A morally serious person does not just look at individual horrors perpetrated by only one party in a conflict. They look at the full facts of the conflict. Hamas’ crimes are great indeed (as a pacifist, I have zero love for Hamas and think they do terrible harm to the Palestinian cause), but here is the latest news out of Gaza:
Crowds of frantic people, some barefoot, rushed toward them, fleeing their just-destroyed homes. The ground shook with each strike from an Israeli fighter jet. 'People were crying for the children they had to leave behind under the rubble,' Mr. Ahmed, 32, said. 'They were begging us to go in and pull their children from the rubble — this was all they wanted, for us to go and pull their children out.'
Yesterday, 45 people were reported to have been killed after an Israeli strike on a Gaza apartment building. Eyewitness accounts from Gaza are harrowing, as people wait without water or electricity in fear of their impending deaths.
It’s also harder than ever to argue that Israel’s killings of civilians are a mere 'tragic necessity.' The country has been quite open about abandoning 'precision' bombing in favor of 'destruction,' with its soldiers thirsty for 'revenge.' Already, more Palestianians are reported to have died in Gaza than the number of Israelis that died in Hamas’ attacks.
In the aftermath of a particular horrific act, as that thirst for vengeance takes over, it can be difficult to think straight. I remember the period after 9/11. People were angry and wanted to blow stuff up (to 'put a boot in their ass' as a song of the time put it). Many Americans didn’t particularly care whether the Muslims their country ended up killing had anything to do with the 9/11 attacks. And as the U.S. unleashed absolute hell on Afghanistan and Iraq, our media paid little attention to the lives taken, even when the atrocities were just as disturbing as what Al Qaeda had done to us (see, e.g., our bombing of an Afghan hospital, where patients were burned alive in their beds). In the U.S., a defining characteristic of public discourse is extreme hypocrisy, righteously condemning the terror perpetrated by other countries while either ignoring or rationalizing the terror inflicted by our own mighty military machine. Defenders of Israel are quite similar, rightly being enraged by Hamas’ killing of Israel’s children but quick to justify the equally gruesome killing of Palestinian children as a mere tragic necessity. (Former Israeli prime minister Golda Meir once grotesquely claimed that while Israel might 'forgive the Arabs for killing our sons…it will be harder for us to forgive them for having forced us to kill their sons.' To which many a grieving Palestinian parent would surely answer: Who the hell forced you?)
As an egalitarian socialist, I begin from the principle that every child counts equally.

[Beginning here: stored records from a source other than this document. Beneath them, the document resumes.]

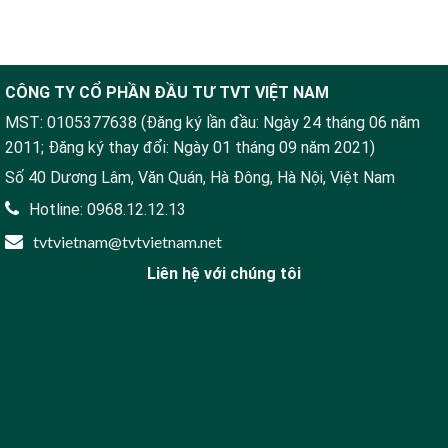
CÔNG TY CỔ PHẦN ĐẦU TƯ TVT VIỆT NAM
MST: 0105377638 (Đăng ký lần đầu: Ngày 24 tháng 06 năm
2011; Đăng ký thay đổi: Ngày 01 tháng 09 năm 2021)
Số 40 Dương Lâm, Văn Quán, Hà Đông, Hà Nội, Việt Nam
Hotline: 0968.12.12.13
tvtvietnam@tvtvietnam.net
Liên hệ với chúng tôi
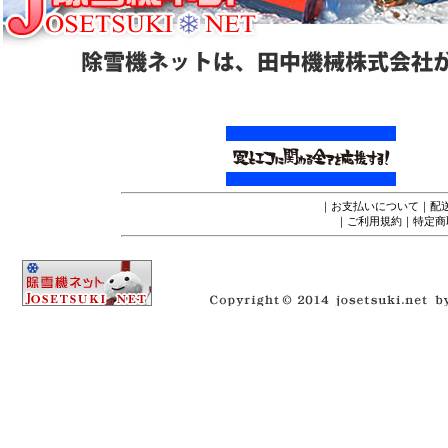
｜
お支払いについて
｜
配
｜
ご利用規約
｜
特定商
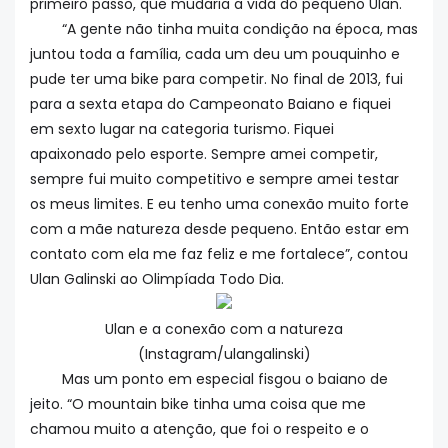
primeiro passo, que mudaria a vida do pequeno Ulan.
“A gente não tinha muita condição na época, mas
juntou toda a família, cada um deu um pouquinho e
pude ter uma bike para competir. No final de 2013, fui
para a sexta etapa do Campeonato Baiano e fiquei
em sexto lugar na categoria turismo. Fiquei
apaixonado pelo esporte. Sempre amei competir,
sempre fui muito competitivo e sempre amei testar
os meus limites. E eu tenho uma conexão muito forte
com a mãe natureza desde pequeno. Então estar em
contato com ela me faz feliz e me fortalece”, contou
Ulan Galinski ao Olimpíada Todo Dia.
Ulan e a conexão com a natureza
(Instagram/ulangalinski)
Mas um ponto em especial fisgou o baiano de
jeito. “O mountain bike tinha uma coisa que me
chamou muito a atenção, que foi o respeito e o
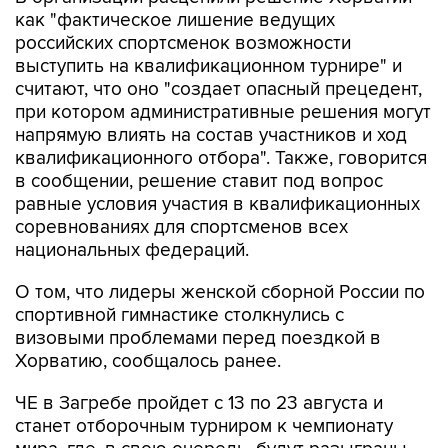
как "фактическое лишение ведущих
российских спортсменок возможности
выступить на квалификационном турнире" и
считают, что оно "создает опасный прецедент,
при котором административные решения могут
напрямую влиять на состав участников и ход
квалификационного отбора". Также, говорится
в сообщении, решение ставит под вопрос
равные условия участия в квалификационных
соревнованиях для спортсменов всех
национальных федераций.
О том, что лидеры женской сборной России по
спортивной гимнастике столкнулись с
визовыми проблемами перед поездкой в
Хорватию, сообщалось ранее.
ЧЕ в Загребе пройдет с 13 по 23 августа и
станет отборочным турниром к чемпионату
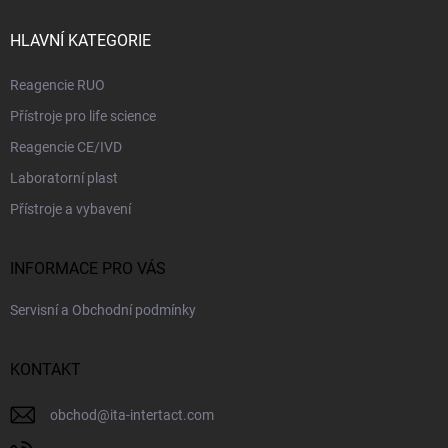
t
v
ý
í
HLAVNÍ KATEGORIE
p
i
Reagencie RUO
s
u
Přístroje pro life science
Reagencie CE/IVD
Laboratorní plast
Přístroje a vybavení
INFORMACE PRO VÁS
Servisní a Obchodní podmínky
KONTAKT
obchod
@
ita-intertact.com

And I recognize that if you care only when certain children die, the idea that you are motivated by sympathy for children is called into question. Israel is currently carrying out acts in Gaza that are just as repellent as those committed by Hamas. It does so in the context of being the aggressor power in its conflict with Palestine. Nobody should be taken seriously who is not equally appalled by the violence rained down on Gaza as they are by the crimes recently carried out against Israel."
- Nathan J. Robinson, from "You Can’t Selectively Pay Attention To Certain Atrocities And Ignore All The Others." Current Affairs, 14 October 2023.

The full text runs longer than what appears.